Your overall Writing score is then calculated as a weighted average: Task 2 contributes two-thirds and Task 1 contributes one-third. That score is combined with your Listening, Reading, and Speaking results to produce your final IELTS band score.

Worth knowing: Writing is consistently the lowest-scoring module worldwide. The global average for Writing sits below Listening, Reading, and Speaking. This is not because writing is inherently harder — it is largely because a great deal of widely circulated advice about the test is misleading. Templates, memorised phrases, and artificially complex vocabulary are commonly taught and commonly penalised. This course takes a different approach.

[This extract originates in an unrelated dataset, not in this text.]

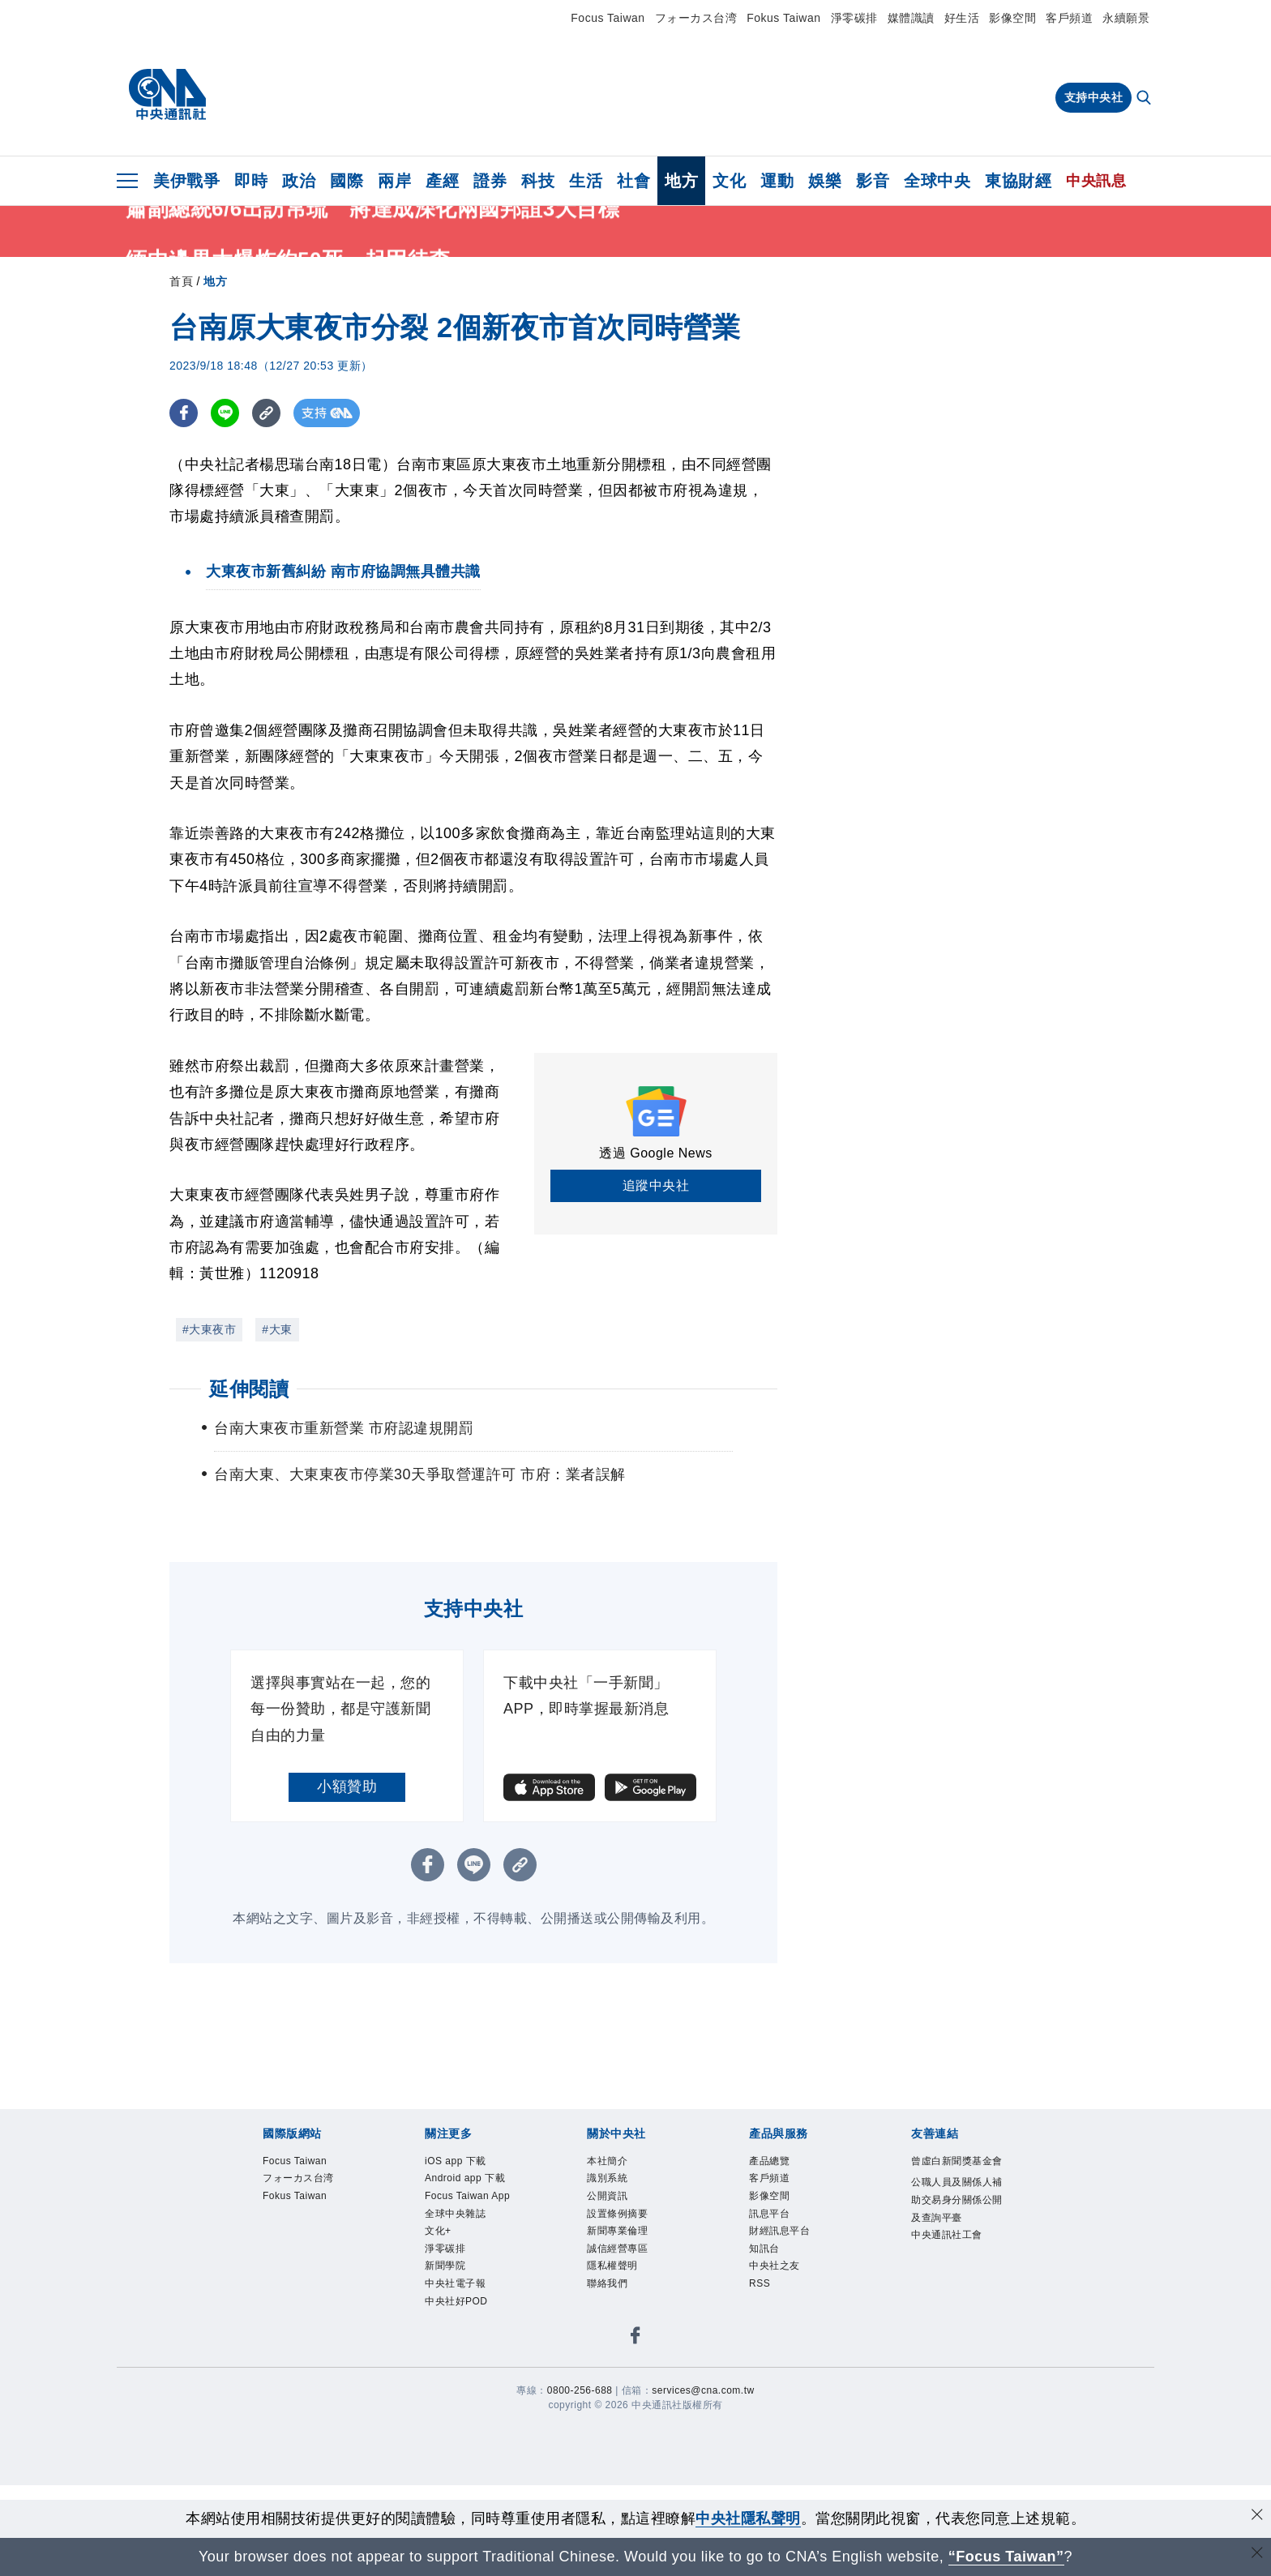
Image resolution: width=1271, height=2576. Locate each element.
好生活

What This Course Will Cover

The course is built in four chapters:

  1. Understanding IELTS Writing — How the test works, how scoring functions, and the core principles behind effective IELTS writing.
  2. Task 2: The Essay — How to plan, structure, and write a clear discursive essay, applicable to both Academic and General Training.
  3. Task 1 Academic — How to describe graphs, charts, tables, diagrams, maps, and processes with precision and clarity.
  4. Task 1 General — How to write effective formal, semi-formal, and informal letters with the appropriate tone and register.

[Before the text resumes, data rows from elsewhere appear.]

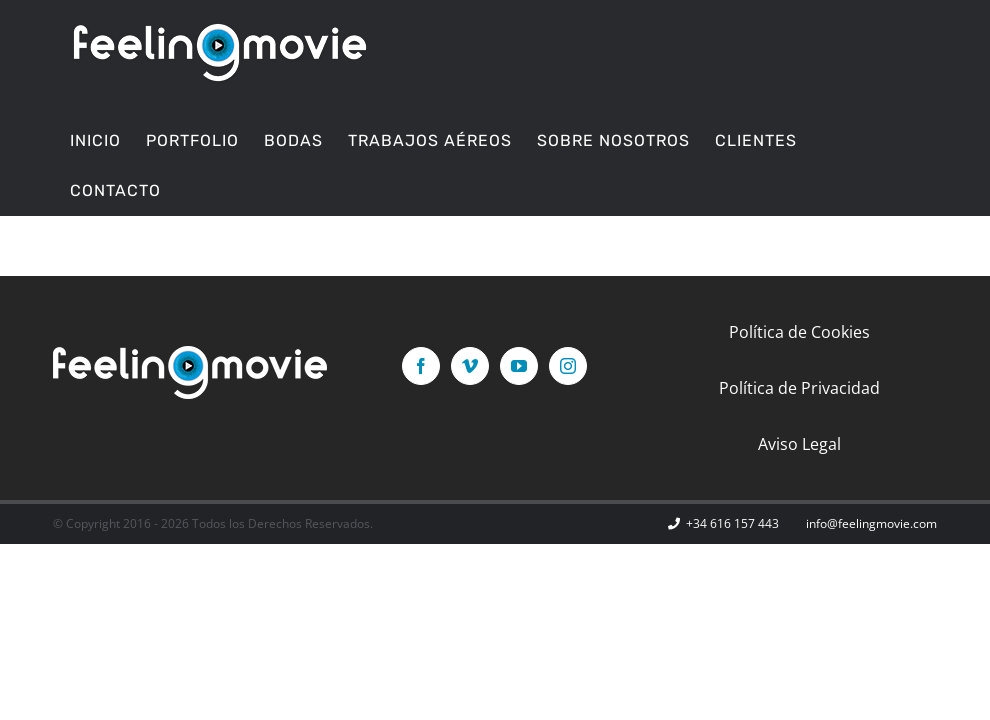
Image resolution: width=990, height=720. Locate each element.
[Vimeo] (470, 366)
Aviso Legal (799, 444)
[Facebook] (421, 366)
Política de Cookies (799, 332)
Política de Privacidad (799, 388)
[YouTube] (519, 366)
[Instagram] (568, 366)
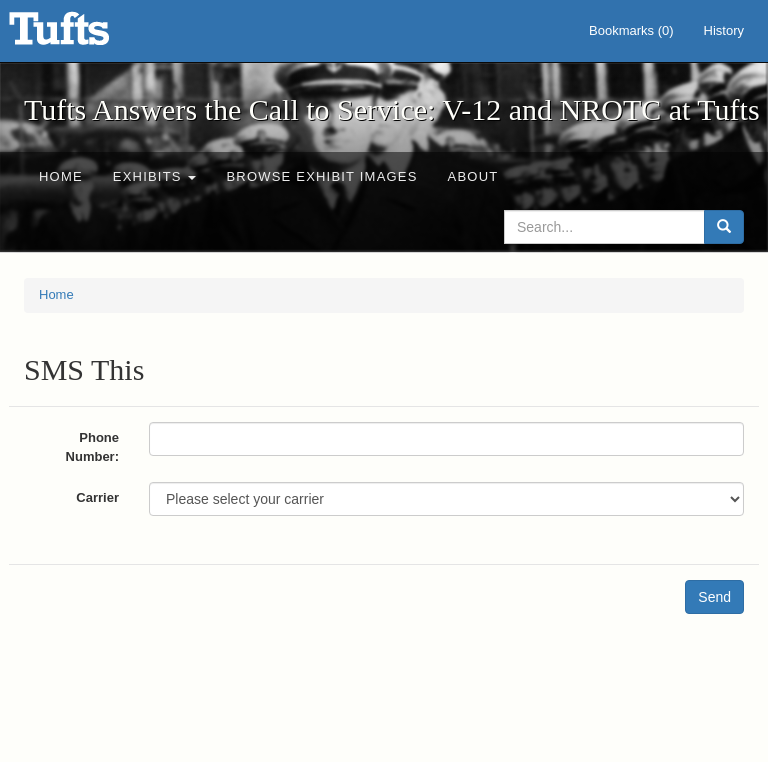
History (724, 30)
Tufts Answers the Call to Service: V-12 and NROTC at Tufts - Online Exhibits (84, 35)
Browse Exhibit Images (321, 176)
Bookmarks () (631, 30)
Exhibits (155, 176)
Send (714, 597)
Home (61, 176)
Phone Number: (92, 447)
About (473, 176)
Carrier (97, 497)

Each lesson is designed to stand on its own. You can work through them in sequence, or jump straight to the areas where you need the most help.


Key Takeaways

  • The Writing test has two tasks. Task 2 is worth double what Task 1 is worth.
  • Budget roughly 40 minutes for Task 2 and 20 minutes for Task 1.
  • Academic and General Training share the same Task 2. Only Task 1 differs between variants.
  • Aim for 250–300 words on Task 2 and 150–180 on Task 1 — then use remaining time to edit.
  • You're scored on four equally weighted criteria: Task Achievement, Coherence & Cohesion, Lexical Resource, and Grammatical Range & Accuracy.
  • Above all, this is a communication test. The examiner wants to see that you can express ideas clearly — not that you've memorised a template.